## What you are asked to do:
Look in the material below for the line holding "một sản phẩm". Set it down exactly, with each later line up to and including the line holding "Giao hàng tận nơi".

## Given data:

****************

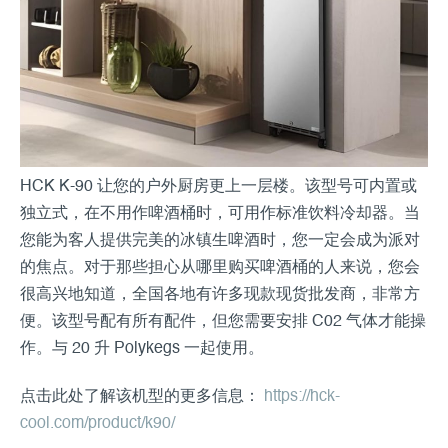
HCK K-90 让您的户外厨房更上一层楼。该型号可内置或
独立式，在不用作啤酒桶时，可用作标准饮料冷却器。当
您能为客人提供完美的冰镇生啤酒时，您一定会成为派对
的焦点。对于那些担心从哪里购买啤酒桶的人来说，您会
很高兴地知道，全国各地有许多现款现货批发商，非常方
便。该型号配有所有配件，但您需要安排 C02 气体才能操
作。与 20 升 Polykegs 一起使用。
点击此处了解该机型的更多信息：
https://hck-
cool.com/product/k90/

****************

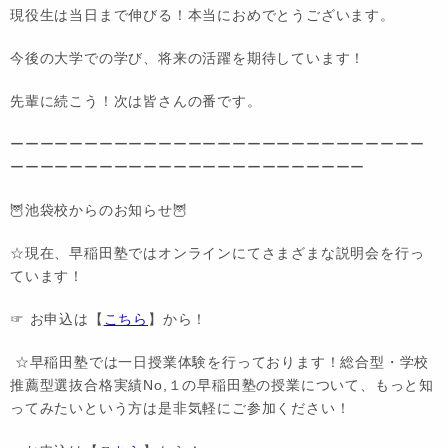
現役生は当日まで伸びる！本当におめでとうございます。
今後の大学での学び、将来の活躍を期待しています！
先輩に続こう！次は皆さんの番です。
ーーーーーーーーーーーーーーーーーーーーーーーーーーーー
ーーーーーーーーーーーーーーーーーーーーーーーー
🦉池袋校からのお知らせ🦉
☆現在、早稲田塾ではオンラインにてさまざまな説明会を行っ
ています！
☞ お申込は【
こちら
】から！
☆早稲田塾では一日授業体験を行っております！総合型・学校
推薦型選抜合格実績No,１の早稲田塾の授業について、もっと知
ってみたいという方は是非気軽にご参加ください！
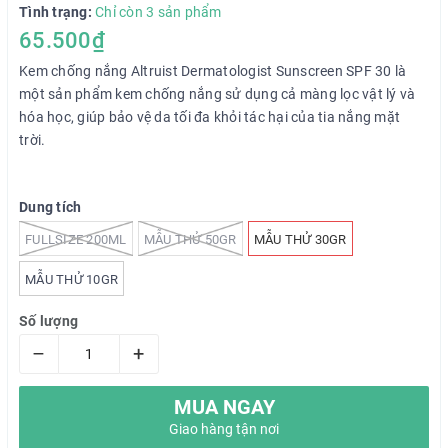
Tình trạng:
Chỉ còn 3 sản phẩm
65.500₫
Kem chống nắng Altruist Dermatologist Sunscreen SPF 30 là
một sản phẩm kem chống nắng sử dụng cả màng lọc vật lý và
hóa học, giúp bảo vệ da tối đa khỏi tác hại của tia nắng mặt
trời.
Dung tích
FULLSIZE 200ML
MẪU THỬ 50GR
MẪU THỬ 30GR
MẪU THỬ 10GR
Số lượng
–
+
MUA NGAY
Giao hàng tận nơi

****************

## Exercise result:
một sản phẩm kem chống nắng sử dụng cả màng lọc vật lý và
hóa học, giúp bảo vệ da tối đa khỏi tác hại của tia nắng mặt
trời.
Dung tích
FULLSIZE 200ML
MẪU THỬ 50GR
MẪU THỬ 30GR
MẪU THỬ 10GR
Số lượng
–
+
MUA NGAY
Giao hàng tận nơi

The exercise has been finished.